Delegator MCP: Delegation as a Native Tool in Claude

#worksona#portfolio#delegator#mcp#model-context-protocol#developer-tools

David OlssonDavid Olsson

The Model Context Protocol (MCP) is a standard that lets Claude — in Claude Desktop or Claude Code — call external tools defined by third-party servers. We built an MCP server that exposes the full Worksona delegation engine as a set of callable tools. The result: Claude can now decompose a complex task, dispatch it to a coordinated team of specialized agents, and return a synthesized report, all within a single conversation turn.

What is it?

The Delegator MCP is a Node.js server that implements the MCP protocol and registers five tools against it: delegate_task, execute_delegation_pattern, get_delegation_results, list_patterns, and analyze_task_complexity. When configured in Claude Desktop, these tools appear alongside any other MCP tools Claude has access to. Claude can call them directly when it determines that a user's query warrants multi-agent treatment.

Why is it useful?

Without this, using the delegation system meant opening a browser interface, pasting a query, and waiting. That workflow is friction. The MCP integration removes the browser entirely. A Claude Desktop user asks a complex question; Claude calls delegate_task with appropriate parameters; the delegation engine spins up specialized agents; the result comes back into the conversation. The user never left their chat window.

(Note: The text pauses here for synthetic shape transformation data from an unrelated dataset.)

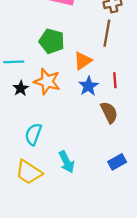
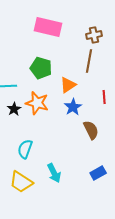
red line: (115, 80) -> (104, 97), moved

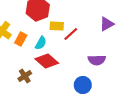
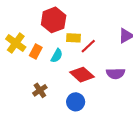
red diamond: (47, 61) -> (82, 75), moved
blue circle: (83, 85) -> (76, 102), moved

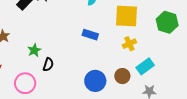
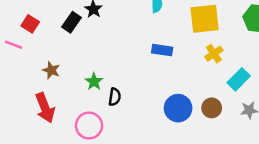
brown circle: (122, 76) -> (212, 108), moved

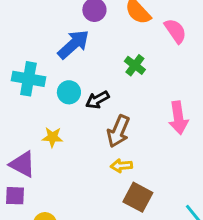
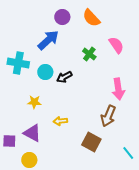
pink semicircle: (175, 31) -> (116, 45), moved
brown arrow: (118, 131) -> (108, 116), moved
purple triangle: (22, 164) -> (32, 133), moved
yellow arrow: (121, 166) -> (60, 121), moved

It also means delegation is composable. Claude can decide autonomously when to delegate. If a user asks for a competitive analysis of three cloud providers, Claude can choose to invoke the competitive delegation pattern — three agents working independently, a fourth evaluating and selecting — rather than answering from its own context alone. The choice lives with the model.

How does it work?

The server runs via StdioServerTransport, which is how Claude Desktop communicates with MCP processes — over stdin/stdout rather than a network socket. The server registers tools with JSON Schema definitions for their parameters, so Claude knows exactly what inputs each tool accepts. Underneath, the tools delegate into the same delegation engine used across the entire Worksona system.

// MCP tool call from a Claude client
const task = await use_mcp_tool('delegator', 'create_delegation_task', {
  query: "Analyze the competitive landscape for renewable energy storage",
  pattern: "hierarchical",
  config: {
    maxAgents: 6,
    timeLimit: 600,
    temperature: 0.4
  }
});

const results = await use_mcp_tool('delegator', 'get_delegation_results', {
  taskId: task.taskId
});

Configuration is handled through claude_desktop_config.json. The server path, Node version requirement (18+), and API keys are declared once. After a restart, the tools are available.

json
{
  "mcpServers": {
    "delegator-mcp": {
      "command": "node",
      "args": ["/path/to/delegator-mcp/dist/server.js"],
      "env": {
        "ANTHROPIC_API_KEY": "sk-ant-..."
      }
    }
  }
}

The server supports all six delegation patterns. hierarchical is the default: a coordinator decomposes the task, workers execute in parallel, a synthesizer integrates the output. iterative passes work through a sequential refinement loop with a quality gate. competitive runs the same task through multiple agents independently, then selects or merges the best result. federation adds a second tier of domain coordinators for tasks that span several knowledge domains. peer-to-peer runs agents as equals who share and negotiate findings. adaptive selects a pattern dynamically based on a complexity score computed at runtime.

Agent configuration is carried over from the core system: each agent is a JSON template with defined personality traits, a role-specific system prompt, a temperature tuned to its function (0.2 for analysts, 0.6 for writers), and a token budget matched to the depth of work expected. The MCP layer is thin — its job is to receive a call, route it to the correct pattern handler, and return the result.

Where and how it applies

The primary target is Claude Desktop users who want access to structured multi-agent analysis without switching tools. It also fits Claude Code workflows: a developer can invoke delegation mid-session to offload a research or content task while continuing to work in the terminal. Because the MCP server supports Docker deployment and PM2 process management, it can run as a persistent background service on a development machine or a shared team server, making it available to anyone on the team whose Claude client points at the same server.

The package is distributed as a tarball and published as an npm package. Installation is: npm install, npm run build, update claude_desktop_config.json, restart Claude Desktop.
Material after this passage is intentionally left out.